Information given:

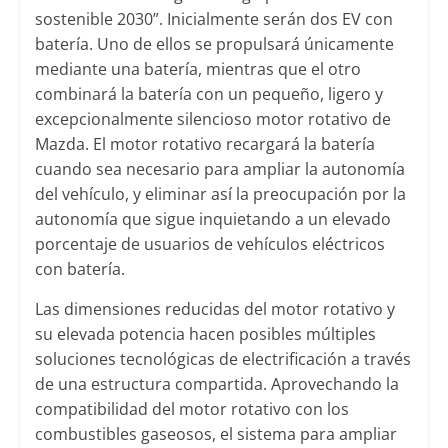
sostenible 2030”. Inicialmente serán dos EV con
batería. Uno de ellos se propulsará únicamente
mediante una batería, mientras que el otro
combinará la batería con un pequeño, ligero y
excepcionalmente silencioso motor rotativo de
Mazda. El motor rotativo recargará la batería
cuando sea necesario para ampliar la autonomía
del vehículo, y eliminar así la preocupación por la
autonomía que sigue inquietando a un elevado
porcentaje de usuarios de vehículos eléctricos
con batería.
Las dimensiones reducidas del motor rotativo y
su elevada potencia hacen posibles múltiples
soluciones tecnológicas de electrificación a través
de una estructura compartida. Aprovechando la
compatibilidad del motor rotativo con los
combustibles gaseosos, el sistema para ampliar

Exercise description:
For this task, copy exactly the line with "excepcionalmente silencioso motor rotativo de" and the lines that come after it, stopping at the end of the material above.

Answer space:
excepcionalmente silencioso motor rotativo de
Mazda. El motor rotativo recargará la batería
cuando sea necesario para ampliar la autonomía
del vehículo, y eliminar así la preocupación por la
autonomía que sigue inquietando a un elevado
porcentaje de usuarios de vehículos eléctricos
con batería.
Las dimensiones reducidas del motor rotativo y
su elevada potencia hacen posibles múltiples
soluciones tecnológicas de electrificación a través
de una estructura compartida. Aprovechando la
compatibilidad del motor rotativo con los
combustibles gaseosos, el sistema para ampliar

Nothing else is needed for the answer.